What Boyd had to do based on training and awareness, we now support with computerized systems that can handle far more data, far faster. Systems trained to watch for events in combination can also apply logic to a pattern discovery to call for more analysis, look for follow-on events, or respond immediately in complex ways.
And just like OODA, it feeds back into itself. Events that are streamed into an event processing engine from either data found across the ESB or coming ‘live’ from external feeds may not be understood in the moment, but are processed after-the-fact in the very same analytical tools that discovered data patterns in the first place. This creates a virtuous cycle of discovery-operation-improvement-operation and so on.
Making sense of the competitive landscape is truly a function of a Big Data solution, but event processing is the secret sauce. It reflects the highly proprietary choices each organization makes. It sets the stage for the highest value step of a Big Data solution.

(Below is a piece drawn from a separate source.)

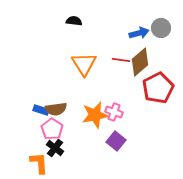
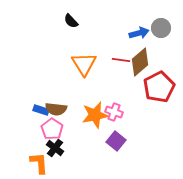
black semicircle: moved 3 px left; rotated 140 degrees counterclockwise
red pentagon: moved 1 px right, 1 px up
brown semicircle: rotated 15 degrees clockwise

6. Putting solutions in play
Whether preventing deadly illnesses, providing near-real-time global market research, or solving congestion in the logistics network, Big Data’s big value comes from the action that is taken. The most effective way to respond to opportunity and risk is to have control over both manual and automated processes. Business process management suites are the flexible and fast way to drive efficiency in execution and consistency in response.
Social media has a powerful role as well, applying the Big Data ‘Big Filter’ to put the right information in the right hands at the right moment. Social software is maturing into this role, but users need to catch up. Expect social tools to be the way to define work at the role level of any organization in the future.
Big Data challenges organizations to think across more functional silos than ever before and responsive process management and collaboration will keep the Big Data wave from swamping the boat.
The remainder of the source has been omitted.